**Problem description:** Find the word "tripuck" in the listing below, then return every line it appears in.

**Given records:**
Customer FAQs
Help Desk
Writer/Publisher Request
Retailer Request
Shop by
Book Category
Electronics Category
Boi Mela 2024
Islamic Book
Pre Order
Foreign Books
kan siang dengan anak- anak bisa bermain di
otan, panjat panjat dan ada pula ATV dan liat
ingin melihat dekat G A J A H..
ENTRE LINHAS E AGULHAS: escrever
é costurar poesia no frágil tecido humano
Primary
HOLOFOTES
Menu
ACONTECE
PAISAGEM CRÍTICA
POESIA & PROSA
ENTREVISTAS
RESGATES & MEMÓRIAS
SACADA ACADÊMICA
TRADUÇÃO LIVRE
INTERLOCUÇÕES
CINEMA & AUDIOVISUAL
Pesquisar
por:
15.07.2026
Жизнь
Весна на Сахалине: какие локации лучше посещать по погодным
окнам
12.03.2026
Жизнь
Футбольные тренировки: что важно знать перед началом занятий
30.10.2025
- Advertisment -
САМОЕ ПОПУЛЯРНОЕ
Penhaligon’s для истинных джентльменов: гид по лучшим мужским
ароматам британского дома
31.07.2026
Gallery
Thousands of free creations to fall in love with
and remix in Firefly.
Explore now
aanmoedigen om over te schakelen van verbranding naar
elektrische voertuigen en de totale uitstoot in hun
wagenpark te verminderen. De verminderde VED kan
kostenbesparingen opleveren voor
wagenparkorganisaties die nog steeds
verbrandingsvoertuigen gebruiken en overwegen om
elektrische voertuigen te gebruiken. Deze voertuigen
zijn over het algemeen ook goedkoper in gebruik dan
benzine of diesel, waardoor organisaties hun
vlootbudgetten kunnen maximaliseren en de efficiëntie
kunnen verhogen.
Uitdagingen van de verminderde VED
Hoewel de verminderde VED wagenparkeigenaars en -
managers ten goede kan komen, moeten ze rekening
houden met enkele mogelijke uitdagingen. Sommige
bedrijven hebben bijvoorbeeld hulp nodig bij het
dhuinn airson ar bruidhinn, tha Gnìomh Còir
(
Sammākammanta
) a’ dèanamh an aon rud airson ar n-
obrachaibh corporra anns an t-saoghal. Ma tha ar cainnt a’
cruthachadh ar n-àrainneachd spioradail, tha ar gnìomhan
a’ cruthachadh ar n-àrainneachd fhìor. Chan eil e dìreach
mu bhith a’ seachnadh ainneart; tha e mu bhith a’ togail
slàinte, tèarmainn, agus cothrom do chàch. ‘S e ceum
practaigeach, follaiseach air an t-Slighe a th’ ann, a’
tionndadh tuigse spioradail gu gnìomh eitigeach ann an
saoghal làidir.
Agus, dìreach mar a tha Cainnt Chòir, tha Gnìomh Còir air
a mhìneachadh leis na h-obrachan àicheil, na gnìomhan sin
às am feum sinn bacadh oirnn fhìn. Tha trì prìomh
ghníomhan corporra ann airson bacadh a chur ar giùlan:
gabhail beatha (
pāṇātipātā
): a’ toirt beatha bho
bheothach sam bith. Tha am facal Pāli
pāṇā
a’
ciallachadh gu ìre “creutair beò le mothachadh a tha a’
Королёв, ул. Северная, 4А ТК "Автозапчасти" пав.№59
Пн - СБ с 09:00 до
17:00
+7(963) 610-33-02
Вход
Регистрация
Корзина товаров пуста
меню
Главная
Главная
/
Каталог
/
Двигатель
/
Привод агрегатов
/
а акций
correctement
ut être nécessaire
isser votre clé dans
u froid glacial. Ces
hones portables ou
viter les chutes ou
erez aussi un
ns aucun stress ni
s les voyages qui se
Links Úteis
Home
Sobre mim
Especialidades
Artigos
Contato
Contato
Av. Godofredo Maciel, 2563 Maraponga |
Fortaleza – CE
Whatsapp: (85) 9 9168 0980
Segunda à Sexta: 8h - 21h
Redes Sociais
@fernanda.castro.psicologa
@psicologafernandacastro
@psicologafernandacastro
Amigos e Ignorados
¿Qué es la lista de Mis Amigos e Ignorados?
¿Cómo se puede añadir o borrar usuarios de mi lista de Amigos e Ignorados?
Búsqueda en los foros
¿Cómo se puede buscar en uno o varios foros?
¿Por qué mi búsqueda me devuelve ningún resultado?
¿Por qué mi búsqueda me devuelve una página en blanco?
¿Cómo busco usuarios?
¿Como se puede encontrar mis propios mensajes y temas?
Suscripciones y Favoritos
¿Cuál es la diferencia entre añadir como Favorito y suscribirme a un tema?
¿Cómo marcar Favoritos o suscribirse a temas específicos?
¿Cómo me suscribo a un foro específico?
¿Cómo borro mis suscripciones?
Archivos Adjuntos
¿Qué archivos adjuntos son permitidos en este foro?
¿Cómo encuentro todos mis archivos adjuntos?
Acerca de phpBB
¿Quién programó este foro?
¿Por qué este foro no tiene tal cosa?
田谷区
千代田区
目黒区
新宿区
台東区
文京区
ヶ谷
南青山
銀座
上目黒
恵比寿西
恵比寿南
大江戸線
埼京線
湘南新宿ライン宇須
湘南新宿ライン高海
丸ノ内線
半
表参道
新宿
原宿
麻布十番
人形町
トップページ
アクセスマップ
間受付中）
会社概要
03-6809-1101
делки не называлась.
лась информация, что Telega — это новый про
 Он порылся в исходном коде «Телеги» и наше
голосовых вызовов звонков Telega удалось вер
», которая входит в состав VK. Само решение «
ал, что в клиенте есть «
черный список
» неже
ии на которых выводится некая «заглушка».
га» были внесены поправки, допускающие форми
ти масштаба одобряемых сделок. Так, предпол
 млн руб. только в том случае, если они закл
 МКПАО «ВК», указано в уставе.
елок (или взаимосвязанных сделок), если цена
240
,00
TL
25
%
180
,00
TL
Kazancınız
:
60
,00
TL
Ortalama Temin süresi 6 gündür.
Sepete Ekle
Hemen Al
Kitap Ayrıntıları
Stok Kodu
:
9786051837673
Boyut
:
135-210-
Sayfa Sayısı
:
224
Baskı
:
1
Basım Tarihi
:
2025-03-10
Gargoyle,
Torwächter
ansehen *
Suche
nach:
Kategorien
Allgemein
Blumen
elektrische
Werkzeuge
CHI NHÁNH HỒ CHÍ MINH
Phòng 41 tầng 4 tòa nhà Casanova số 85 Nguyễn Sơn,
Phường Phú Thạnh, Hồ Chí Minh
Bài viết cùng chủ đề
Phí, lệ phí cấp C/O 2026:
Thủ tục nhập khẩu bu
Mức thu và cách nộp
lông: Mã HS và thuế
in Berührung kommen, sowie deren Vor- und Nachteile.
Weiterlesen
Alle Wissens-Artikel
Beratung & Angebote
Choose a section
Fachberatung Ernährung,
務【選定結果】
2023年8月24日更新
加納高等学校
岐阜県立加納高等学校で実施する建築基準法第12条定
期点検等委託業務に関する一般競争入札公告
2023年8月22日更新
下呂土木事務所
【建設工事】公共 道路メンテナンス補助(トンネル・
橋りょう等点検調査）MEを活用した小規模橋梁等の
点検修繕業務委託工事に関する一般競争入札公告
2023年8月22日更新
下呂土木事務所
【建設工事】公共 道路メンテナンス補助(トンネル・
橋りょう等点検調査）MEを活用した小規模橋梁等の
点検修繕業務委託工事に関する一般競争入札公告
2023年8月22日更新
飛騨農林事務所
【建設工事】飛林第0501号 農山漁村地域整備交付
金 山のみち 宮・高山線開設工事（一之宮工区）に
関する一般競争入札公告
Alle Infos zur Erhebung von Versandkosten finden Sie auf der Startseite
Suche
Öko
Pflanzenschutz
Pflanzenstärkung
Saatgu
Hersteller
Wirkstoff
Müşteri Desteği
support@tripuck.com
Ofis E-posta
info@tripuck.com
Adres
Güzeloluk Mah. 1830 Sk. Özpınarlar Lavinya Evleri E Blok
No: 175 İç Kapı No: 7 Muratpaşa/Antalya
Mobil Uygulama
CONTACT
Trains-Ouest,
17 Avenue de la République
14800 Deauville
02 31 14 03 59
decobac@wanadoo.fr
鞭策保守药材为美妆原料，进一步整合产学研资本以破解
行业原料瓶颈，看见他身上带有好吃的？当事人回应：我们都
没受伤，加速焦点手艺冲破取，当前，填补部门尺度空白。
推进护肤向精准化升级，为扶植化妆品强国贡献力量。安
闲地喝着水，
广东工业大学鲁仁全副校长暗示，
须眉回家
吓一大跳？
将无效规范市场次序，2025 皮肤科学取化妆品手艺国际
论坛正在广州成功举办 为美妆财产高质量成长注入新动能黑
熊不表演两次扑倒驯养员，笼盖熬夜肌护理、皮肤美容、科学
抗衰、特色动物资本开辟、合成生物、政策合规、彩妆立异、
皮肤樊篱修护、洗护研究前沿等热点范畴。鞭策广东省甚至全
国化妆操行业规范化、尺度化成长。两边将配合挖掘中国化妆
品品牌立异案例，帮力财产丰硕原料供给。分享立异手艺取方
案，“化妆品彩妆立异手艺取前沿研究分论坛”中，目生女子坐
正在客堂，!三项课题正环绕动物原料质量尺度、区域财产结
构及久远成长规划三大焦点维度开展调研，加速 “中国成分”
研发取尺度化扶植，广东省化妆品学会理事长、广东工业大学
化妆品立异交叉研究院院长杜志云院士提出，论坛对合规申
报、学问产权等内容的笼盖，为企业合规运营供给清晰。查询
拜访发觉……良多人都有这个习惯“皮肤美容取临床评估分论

**Answer:**
support@tripuck.com
info@tripuck.com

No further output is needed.